Unabhängig von ihrem Ursprung startete die untergärige Hefe eine große Karriere. Brauergesellen verbreiteten die Kenntnis von der kalten Gärung und damit auch den Hefestamm über ihre Wanderschaft nach und nach in ganz Bayern. Überall dort, wo es geeignete Keller und Stollensysteme gab, beispielsweise in Kitzingen, Bamberg, Forchheim und Erlangen, stiegen die Brauer auf die neue Hefe um und konnten haltbare und besser schmeckende Biere sieden als die traditionell arbeitenden Kollegen. Das Sommerbrauverbot in der Folge des Bayerischen Reinheitsgebotes sorgte dafür, dass Braunbier nur in der kälteren Jahreszeit von Michaeli (29.9.) bis Georgi (23.4.) gebraut werden durfte und sich damit das untergärige Brauen im Herzogtum der Wittelsbacher endgültig durchsetzte. Denn nur untergärig gebraute Biere waren lange genug haltbar, um – im März eingebraut – den Sommer über getrunken werden zu können. Für Kühlung in den Kellern sorgte Eis, das die Brauer von gefrorenen Eisweihern oder Eisgalgen, die nachts mit Wasser übergossen wurden, ernteten. Wo keine Stollen verfügbar waren, bauten die Brauereien „Eistürme“ mit meterdicken Mauern, in denen das Eis sogar über mehrere Jahre lagern konnte. Zur Beginn des 19. Jahrhunderts konnten die bayerischen Brauereien dank der Entwicklung der Eisenbahn und des Wegfalls der Zollschranken, erst in Bayern (ab 1806), dann im Zollverein (ab 1834) und schließlich im Deutschen Reich (ab 1871) neue, große Absatzmärkte erschließen. Bayerische Auswanderer brachten um 1840 die untergärige Hefe nach Amerika, wo sie ebenfalls eine Revolution des Bierbrauens auslösen sollte.
Nun stellte sich die Frage, wie eine ganzjährige Produktion möglich gemacht werden konnte. Ein erster Schritt war die Erfindung des Würzekühlers durch den Franzosen Jean-Louis Baudelot aus Sedan, der kaltes Wasser durch eine horizontale Schlange von Kupferrohren von unten nach oben pumpte. Gegenläufig ließ er die heiße Würze von oben nach unten über die Außenseite der Kupferrohre fließen, was sie in kurzer Zeit auf die Gärtemperatur von 15 °C abkühlte.
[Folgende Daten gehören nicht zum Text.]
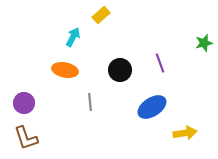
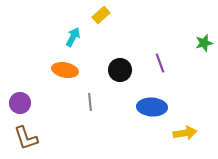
purple circle: moved 4 px left
blue ellipse: rotated 36 degrees clockwise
Zudem ermöglicht das Verfahren eine ausreichende Sauerstoffaufnahme durch die Würze und sparte gegenüber dem üblichen Abkühlen auf dem Kühlschiff bis zu acht Stunden Zeit ein. Zum entscheidenden Durchbruch verhalfen der neuen Hefe aber ein Österreicher, ein Bayer und ein Franke. Anton Dreher, Sproß einer Wiener Brauerfamilie, absolvierte um 1830 Hospitanzen in verschiedenen Münchner Brauereien, wo er auf Gabriel Sedlmayr, Besitzer der Spaten-Brauerei, traf. Die beiden entwickelten eine enge Freundschaft und auch geschäftliche Zusammenarbeit. Ihnen mißfiel, dass das untergärige Brauen wegen der zu hohen Temperaturen nicht ganzjährig möglich war. Also sponserten sie die Entwicklung der Kältemaschine von Carl von Linde. Um das Verfahren im großen Stil ausprobieren zu können, kaufte Dreher 1868 eine Brauerei im italienischsprachigen Teil des Habsburgerreiches, in Trieste. Im September 1876 lieferte Linde den Prototyp, der im folgenden Frühjahr in Betrieb ging und bis 1908 seinen Dienst tat. Die Triester Brauerei erlebte eine ungeahnte Blüte, und Dreher wie Sedlmayr rüsteten ihre anderen Brauereien mit der neuen Technologie aus.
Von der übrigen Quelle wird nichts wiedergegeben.